*Work request*
Look through the entries for the string "Wall" and copy every line where it shows up.

*Material for this exercise*
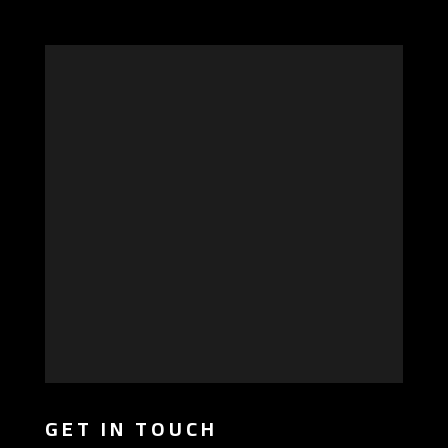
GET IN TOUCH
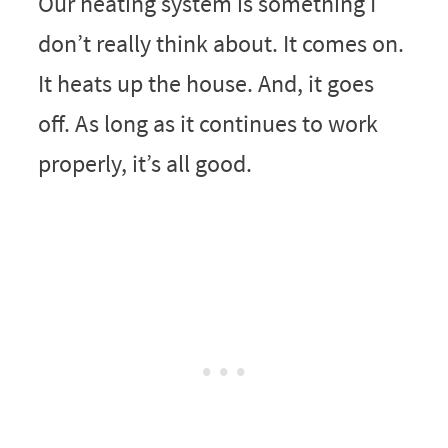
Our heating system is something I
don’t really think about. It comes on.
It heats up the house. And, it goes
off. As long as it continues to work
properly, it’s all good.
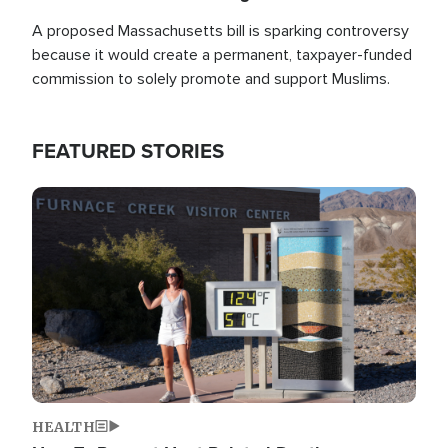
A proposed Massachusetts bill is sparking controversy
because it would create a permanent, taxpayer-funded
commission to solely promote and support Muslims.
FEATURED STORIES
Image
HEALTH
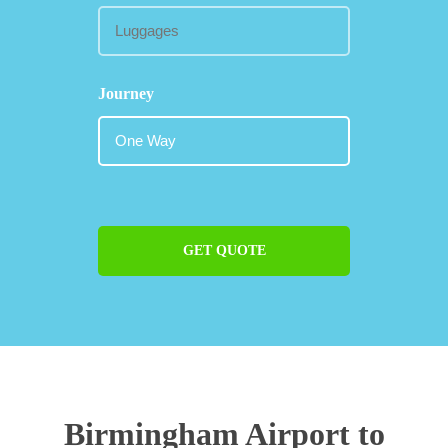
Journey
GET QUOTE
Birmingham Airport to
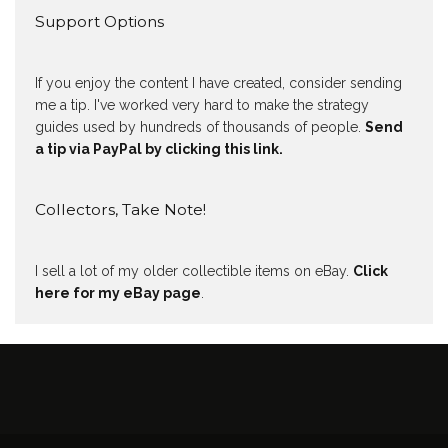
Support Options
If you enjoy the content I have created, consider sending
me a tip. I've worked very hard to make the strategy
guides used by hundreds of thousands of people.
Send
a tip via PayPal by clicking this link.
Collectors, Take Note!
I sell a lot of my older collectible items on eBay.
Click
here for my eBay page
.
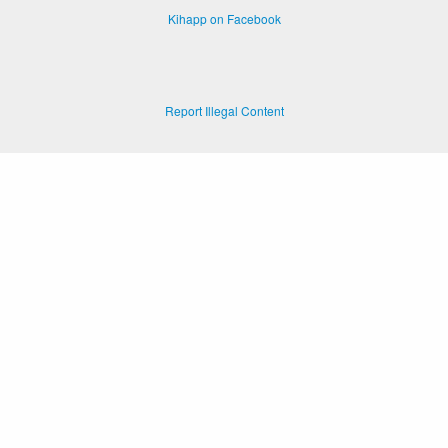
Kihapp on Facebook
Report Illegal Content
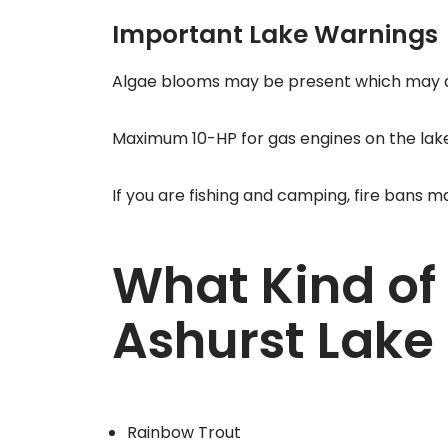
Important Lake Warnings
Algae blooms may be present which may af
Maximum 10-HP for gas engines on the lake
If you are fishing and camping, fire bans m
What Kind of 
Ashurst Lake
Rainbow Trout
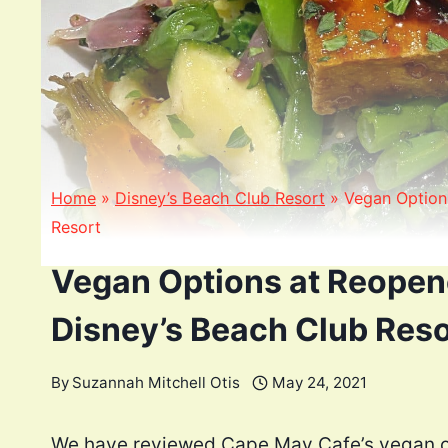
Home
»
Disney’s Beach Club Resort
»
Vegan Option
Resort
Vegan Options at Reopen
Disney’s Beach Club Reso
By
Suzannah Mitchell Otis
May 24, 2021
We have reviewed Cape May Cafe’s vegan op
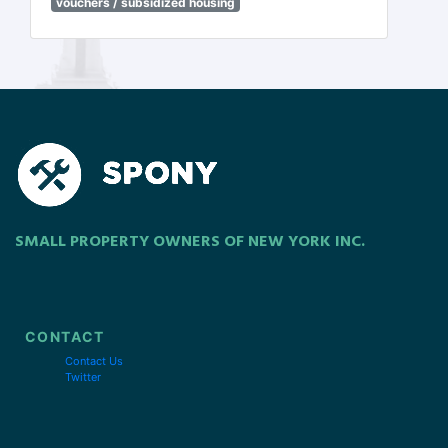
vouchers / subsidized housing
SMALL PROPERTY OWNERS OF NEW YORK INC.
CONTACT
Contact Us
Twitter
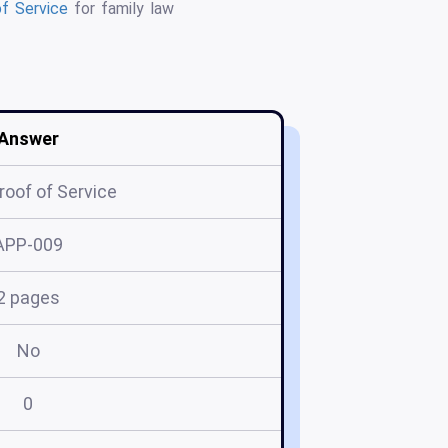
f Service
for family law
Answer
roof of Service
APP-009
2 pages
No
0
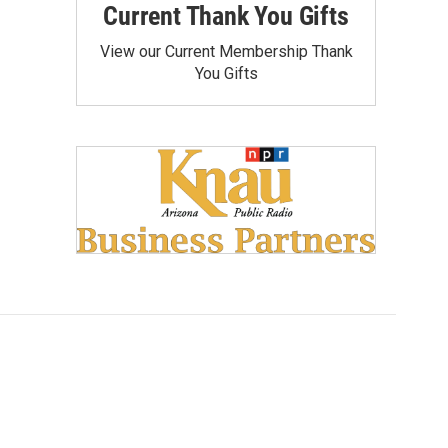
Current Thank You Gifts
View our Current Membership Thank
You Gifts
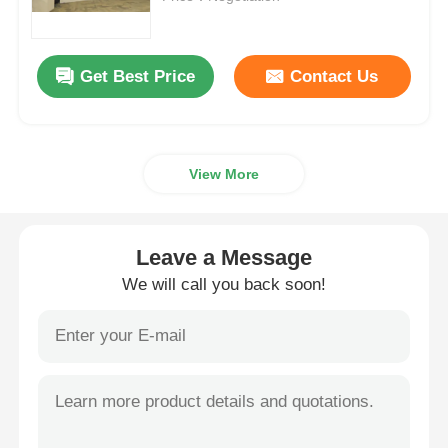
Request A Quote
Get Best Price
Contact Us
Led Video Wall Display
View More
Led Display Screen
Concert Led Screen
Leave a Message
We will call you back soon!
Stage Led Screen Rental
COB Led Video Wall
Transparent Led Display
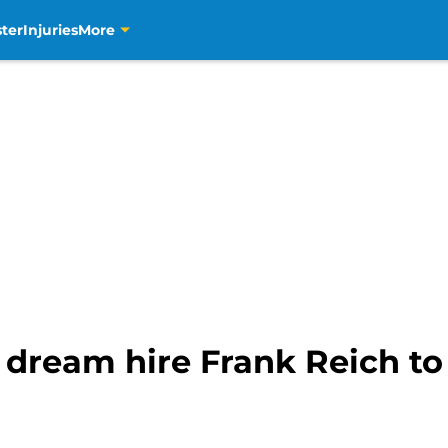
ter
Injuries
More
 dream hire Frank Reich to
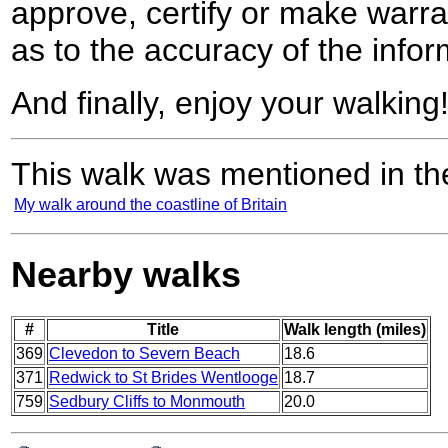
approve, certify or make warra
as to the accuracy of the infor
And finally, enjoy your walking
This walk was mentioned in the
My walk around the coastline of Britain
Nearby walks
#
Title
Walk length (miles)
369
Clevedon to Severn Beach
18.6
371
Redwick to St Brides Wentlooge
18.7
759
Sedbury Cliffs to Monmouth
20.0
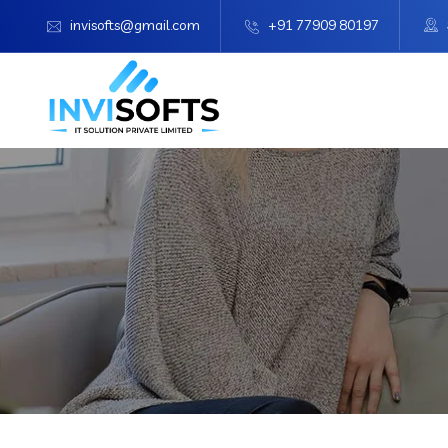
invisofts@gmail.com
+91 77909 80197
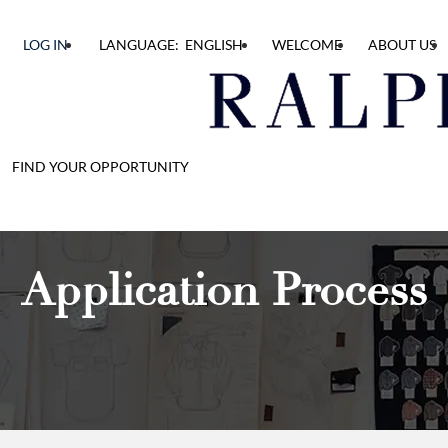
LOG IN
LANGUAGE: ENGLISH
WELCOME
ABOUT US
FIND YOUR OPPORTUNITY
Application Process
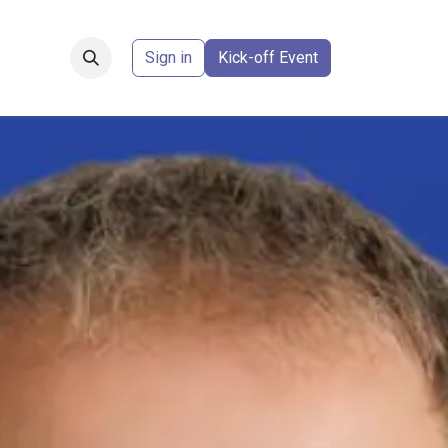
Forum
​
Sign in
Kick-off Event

*Answer section*
Led Video Wall Display
COB Led Video Wall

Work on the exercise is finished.